A precise reproduction of every record below is needed, minus the pictures.

[Items listed in a dataset]
_____
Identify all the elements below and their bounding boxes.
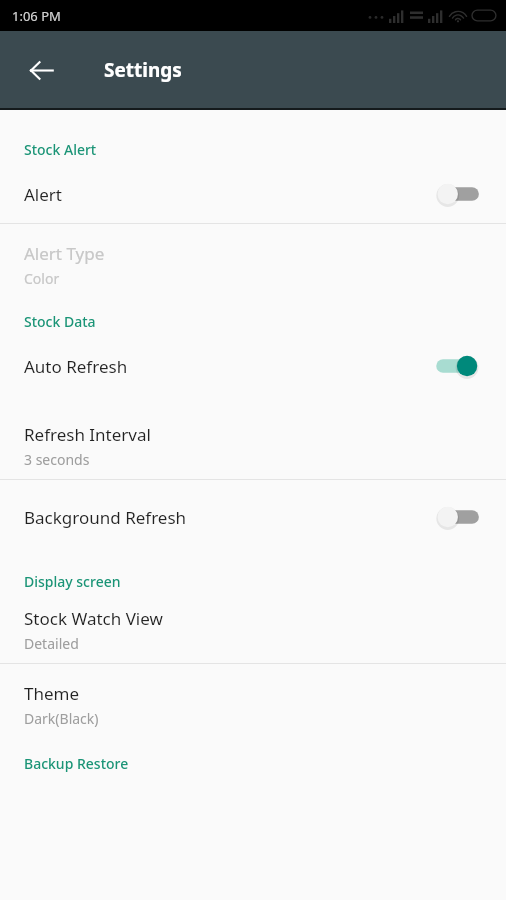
staticText: Refresh Interval [24,423,151,446]
button[interactable]: Stock Watch View [0,597,506,663]
button[interactable]: Alert [0,165,506,223]
button[interactable]: Toggle on [430,349,482,383]
button[interactable]: Alert Type [0,224,506,304]
staticText: 1:06 PM [12,7,61,25]
staticText: Detailed [24,634,79,653]
staticText: Backup Restore [24,754,129,773]
staticText: Settings [104,57,182,83]
staticText: Dark(Black) [24,709,99,728]
staticText: Stock Data [24,312,96,331]
staticText: Color [24,269,60,288]
staticText: Display screen [24,572,121,591]
staticText: Auto Refresh [24,355,430,378]
button[interactable]: Toggle off [430,177,482,211]
staticText: Theme [24,682,80,705]
button[interactable]: Toggle off [430,500,482,534]
button[interactable]: Back [17,46,65,94]
staticText: Alert Type [24,242,105,265]
staticText: Stock Watch View [24,607,163,630]
staticText: Stock Alert [24,140,97,159]
button[interactable]: Background Refresh [0,480,506,554]
staticText: 3 seconds [24,450,90,469]
button[interactable]: Auto Refresh [0,337,506,395]
button[interactable]: Theme [0,664,506,736]
staticText: Background Refresh [24,506,430,529]
button[interactable]: Refresh Interval [0,413,506,479]
staticText: Alert [24,183,430,206]
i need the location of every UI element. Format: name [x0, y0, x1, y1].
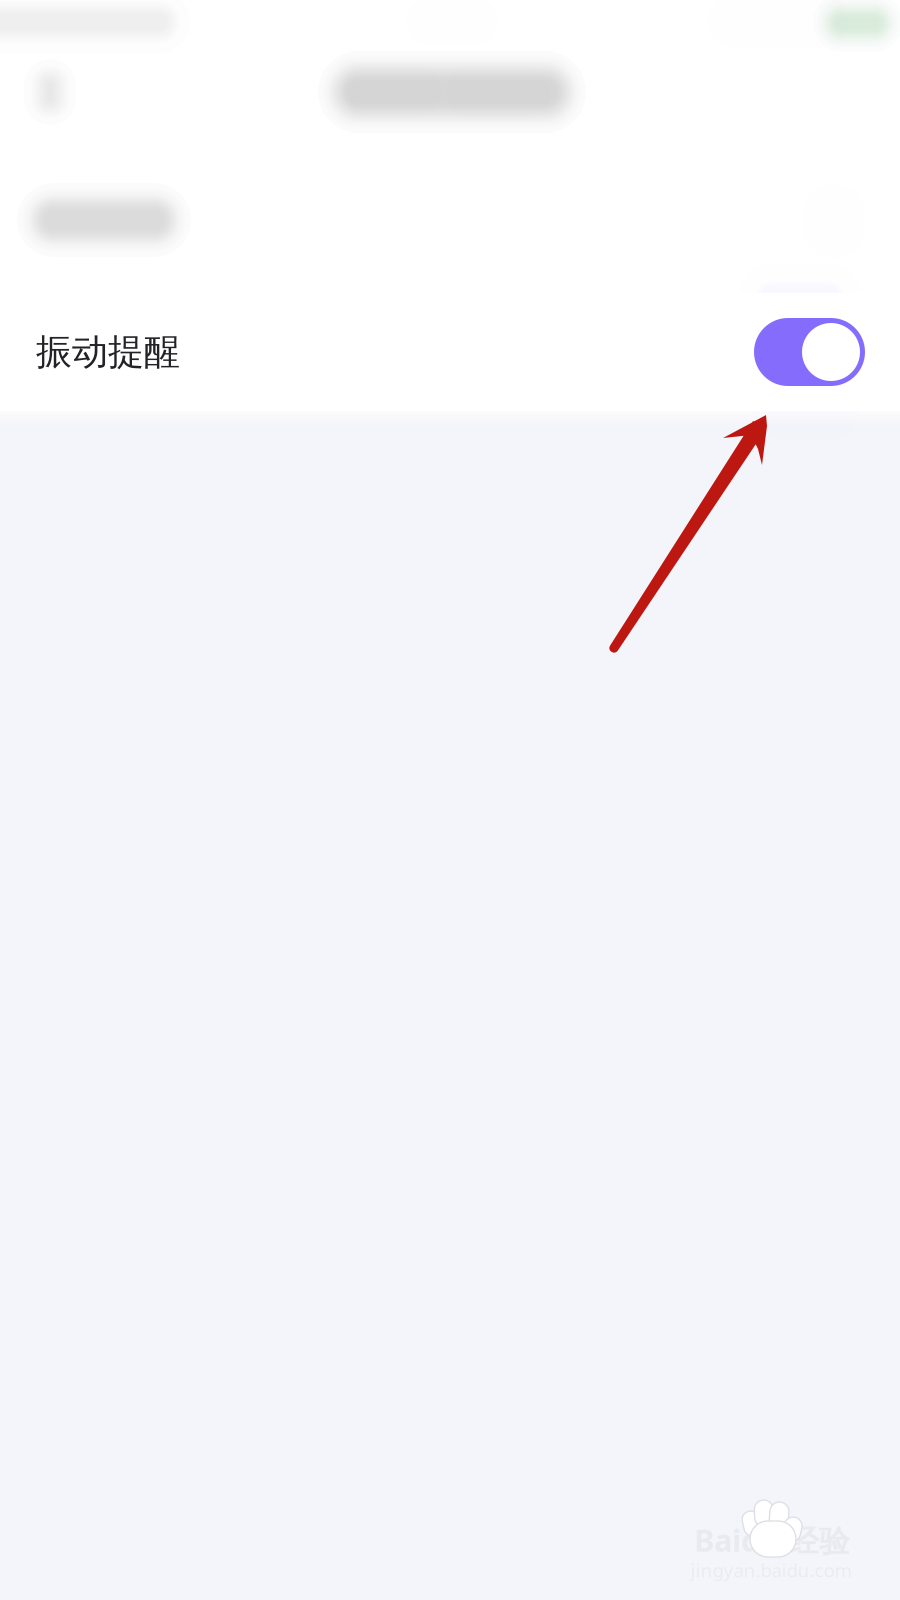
staticText: 振动提醒: [36, 330, 180, 374]
staticText: Baidu 经验: [694, 1520, 850, 1560]
button[interactable]: Setting: [0, 175, 900, 265]
button[interactable]: Back: [6, 48, 94, 136]
staticText: jingyan.baidu.com: [690, 1558, 852, 1582]
button[interactable]: 振动提醒: [0, 293, 900, 411]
_____
- [Problem solution]:
Identify all the elements below and their bounding boxes.
staticText: Refresh Interval [24,423,151,446]
button[interactable]: Stock Watch View [0,597,506,663]
button[interactable]: Alert [0,165,506,223]
button[interactable]: Toggle on [430,349,482,383]
button[interactable]: Alert Type [0,224,506,304]
staticText: 1:06 PM [12,7,61,25]
staticText: Detailed [24,634,79,653]
staticText: Backup Restore [24,754,129,773]
staticText: Settings [104,57,182,83]
staticText: Dark(Black) [24,709,99,728]
staticText: Stock Data [24,312,96,331]
staticText: Color [24,269,60,288]
staticText: Display screen [24,572,121,591]
staticText: Auto Refresh [24,355,430,378]
button[interactable]: Toggle off [430,177,482,211]
staticText: Theme [24,682,80,705]
button[interactable]: Toggle off [430,500,482,534]
button[interactable]: Back [17,46,65,94]
staticText: Alert Type [24,242,105,265]
staticText: Stock Watch View [24,607,163,630]
staticText: Stock Alert [24,140,97,159]
button[interactable]: Background Refresh [0,480,506,554]
staticText: 3 seconds [24,450,90,469]
button[interactable]: Auto Refresh [0,337,506,395]
button[interactable]: Theme [0,664,506,736]
staticText: Background Refresh [24,506,430,529]
button[interactable]: Refresh Interval [0,413,506,479]
staticText: Alert [24,183,430,206]
i need the location of every UI element. Format: name [x0, y0, x1, y1].
staticText: 振动提醒: [36, 330, 180, 374]
staticText: Baidu 经验: [694, 1520, 850, 1560]
button[interactable]: Setting: [0, 175, 900, 265]
button[interactable]: Back: [6, 48, 94, 136]
staticText: jingyan.baidu.com: [690, 1558, 852, 1582]
button[interactable]: 振动提醒: [0, 293, 900, 411]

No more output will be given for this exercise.